# Budget combo



## Pippy (Nov 17, 2012)

A few years ago, I spotted a Rancilio Silva Machine and grinder on Gumtree for £ 50, which the advert said had "only been used a few times". This was true, but the manufacturing date suggested the items had been put in a cupboard for ten years!

Both worked fine for about a year, when the machine boiler failed. I sourced a replacement boiler, and carefully took the machine apart, but it was incompatible.

Loath to throw it away, I advertised it on the forum for "spares or repair" and was surprised at the interest. I did a deal with a forum member and exchanged the dismantled machine for a refurbished Gaggia Tebe, which is still going strong. He congratulated me on not losing a single screw or washer.

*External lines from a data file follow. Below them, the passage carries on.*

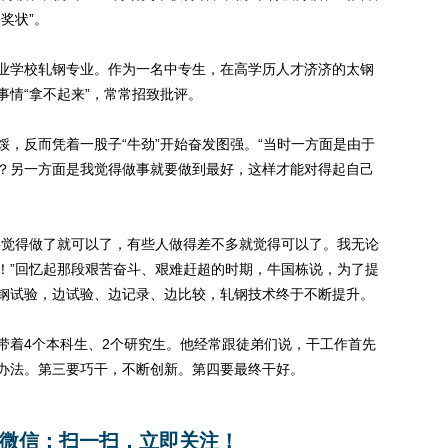
奖状”。
学校轧钢专业。作为一名中专生，在高学历人才济济的太钢
情“拿不起来”，常常招致批评。
反而凭着一股子“牛劲”开始奋发图强。“当时一方面是由于
？另一方面是我觉得做事就要做到最好，这样才能对得起自己
觉得做了就可以了，有些人做得差不多就觉得可以了。我无论
！”回忆起那段艰苦奋斗、艰难赶超的时期，牛国栋说，为了提
钢试验，边试验、边记录、边比较，轧钢技术终于不断提升。
着4个本科生、2个研究生。他经常跟徒弟们说，干工作首先
办法。第三要巧干，不断创新。第四要最终干好。
微信：扫一扫，立即关注！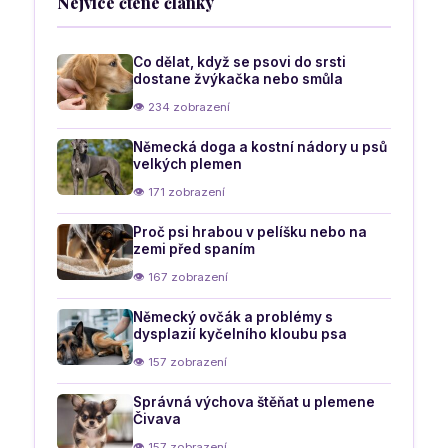
Nejvíce čtené články
Co dělat, když se psovi do srsti
dostane žvýkačka nebo smůla
👁 234 zobrazení
Německá doga a kostní nádory u psů
velkých plemen
👁 171 zobrazení
Proč psi hrabou v pelíšku nebo na
zemi před spaním
👁 167 zobrazení
Německý ovčák a problémy s
dysplazií kyčelního kloubu psa
👁 157 zobrazení
Správná výchova štěňat u plemene
Čivava
👁 157 zobrazení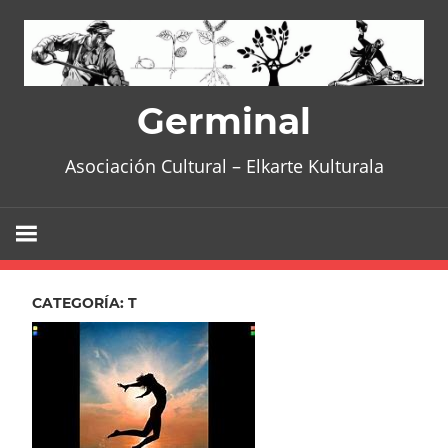
Skip
to
content
Germinal
Asociación Cultural – Elkarte Kulturala
CATEGORÍA:
T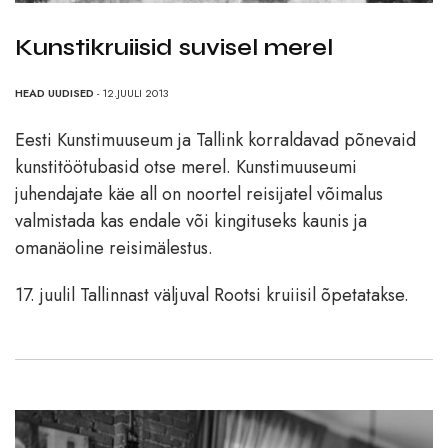
Kunstikruiisid suvisel merel
HEAD UUDISED
- 12.JUULI 2013
Eesti Kunstimuuseum ja Tallink korraldavad põnevaid
kunstitöötubasid otse merel. Kunstimuuseumi
juhendajate käe all on noortel reisijatel võimalus
valmistada kas endale või kingituseks kaunis ja
omanäoline reisimälestus.
17. juulil Tallinnast väljuval Rootsi kruiisil õpetatakse.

Following his expert attention, the Silva was reborn with a PID, and sold on to another forum member. A great eco solution.

I will post a couple of photos separately.


----------



## Pippy (Nov 17, 2012)

Always use a double walled Stainless steel espresso cup


----------



## ashcroc (Oct 28, 2016)

Welcome out of the shadows. I can vaguely remember when my tebe looked that stock!


----------



## Pippy (Nov 17, 2012)

Just froth some UHT skimmed milk. Love the Bodum double walled glass


----------



## Pippy (Nov 17, 2012)

ashcroc said:


> Welcome out of the shadows. I can vaguely remember when my tebe looked that stock!


My wife thinks it looks really cool. Prefers it to the Silva.


----------



## Pippy (Nov 17, 2012)

The Rancilio grinder is really great. Until I got this combo I didn't realise how important it was.

My wife grinds the beans and then uses an Aeropress and Nespresso frother. She's too impatient to wait for me fiddling with the Gaggia.

The Rancilio is a wonderful piece of artisan engineering. Fabricated from bent metal sheet.


----------



## Pippy (Nov 17, 2012)

I picked up this stylish chunk of metal quite cheap ages ago. Been dropped on the floor a few times but does the job for me.


----------



## Pippy (Nov 17, 2012)

I like this online supplier.

Best value I think when you spend enough (£ 25) to get free postage.

And they often have discount offers.


----------



## Pippy (Nov 17, 2012)

Visiting the shop is a special treat when I'm in Bristol


----------



## Pippy (Nov 17, 2012)

My son lives in Melbourne and I went to this in 2017. Amazing. Hipster Central.


----------



## Pippy (Nov 17, 2012)

The roof terrace of Cafe Bu in Carlton, Melbourne. Free water always on tap


----------



## Pippy (Nov 17, 2012)

No I can't do this


----------